As a small business owner, I have don't have much wiggle room in my budget. The bulk of my income comes from customers' discretionary spending. Therefore, it is extremely important that I keep my overhead to a minimum. Follow along as I share my favorite tech saving tips.

Don't use website designers.

A simple five-page basic website could cost around $500 for a professional website designer. This bare-bones site with no bells and whistles would not suffice for my business, as I require more than one website and hundreds of pages. My sites also require constant updating. The cost of hiring a professional to create and update each site could be extremely expensive.

Thankfully, I found website software that is easy to use and allows me to create professional looking websites in no time. With no previous website design experience, I can add slideshows, informational popup boxes, videos and shopping carts with ease. I easily save thousands a year

Never pay retail for software; aim for half price.

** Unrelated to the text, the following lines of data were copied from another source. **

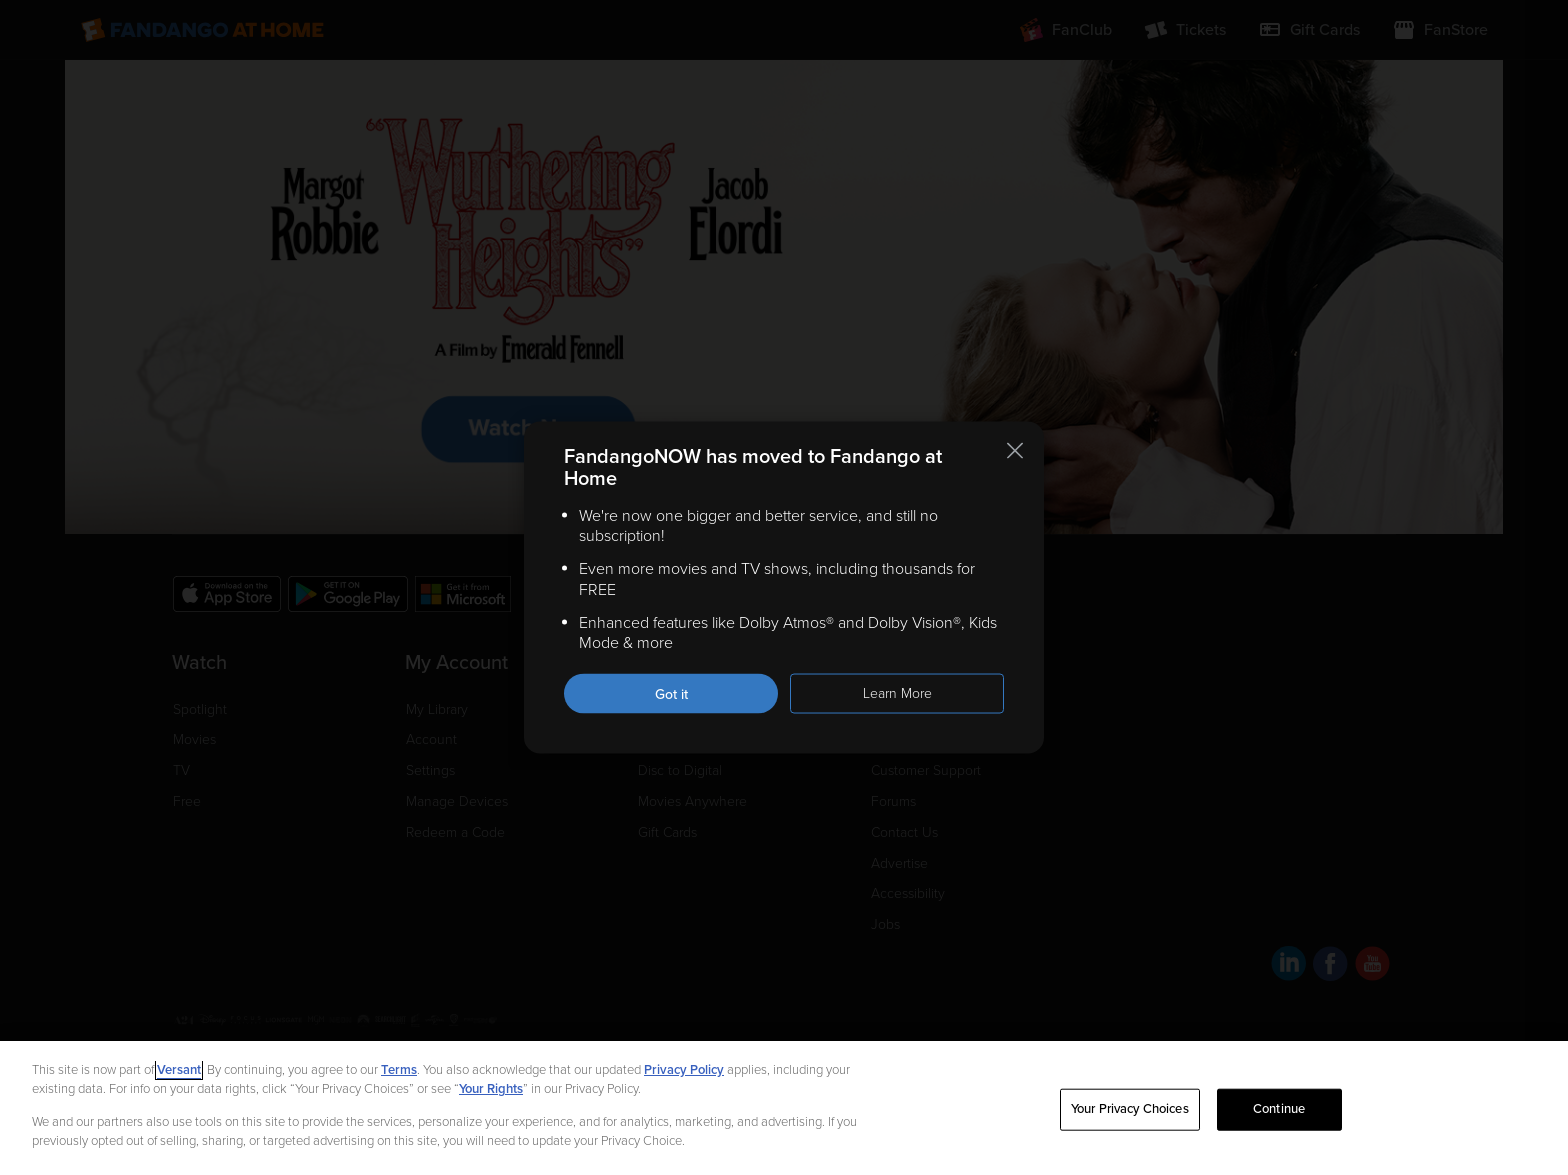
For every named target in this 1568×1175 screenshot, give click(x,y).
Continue (1279, 1109)
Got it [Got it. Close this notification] (671, 694)
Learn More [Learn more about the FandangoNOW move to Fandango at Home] (897, 693)
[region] (784, 1108)
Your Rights (491, 1089)
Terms (399, 1070)
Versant (179, 1070)
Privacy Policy (684, 1070)
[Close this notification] (1015, 450)
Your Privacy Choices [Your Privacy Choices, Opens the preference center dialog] (1130, 1109)
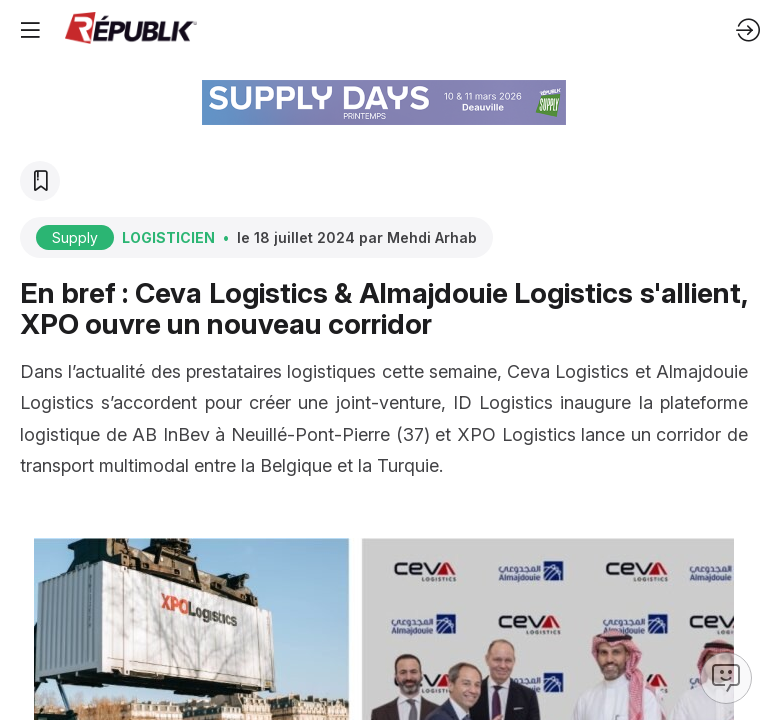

Never using substandard software just to save money, I also never pay retail. There's no reason to when it is so easy to request a discount, haggle or use promotional discounts. For example, my website software lists for $99.99 and yet I never pay more than $49.95. If a discount for the software isn't offered to me via email, I call the company directly and request one. Typically, they agree and offer me a package, which I never accept. I always receive the software at my price with extras, like CDs of high-quality stock photos.

Don't upgrade unless necessary.

Software can get glitchy as it ages due to online programs updating automatically leaving old software incompatible. However, many programs can last years, like my photo editing software. It may be over seven-years-old, but it still does the job just fine.

Skipping generations is just fine with me.

Just like many other business owners, I need a smart phone to text clients or to find an address when I'm on the run. It is tempting to purchase a new phone every two years, as the newest generations leave their elders in the dust. However, it's not budget friendly. The newest generation phones can cost $200. Thus, I only upgrade my phone when it falls apart.

Never get caught up in the hype.

Ads are quite convincing. It's easy to believe that new computers and printers can do just about everything, except cooking dinner. I can't lie. Touch-screen computers are seductive, especially since my computers are over five-years-old. Heck, my printers are over five as well. To clear my head of sleek new machines dancing in my head, I only have to ask myself one question. Why do I need this? This simple question saves my budget every time. If it isn't broke, why go out and buy more stuff?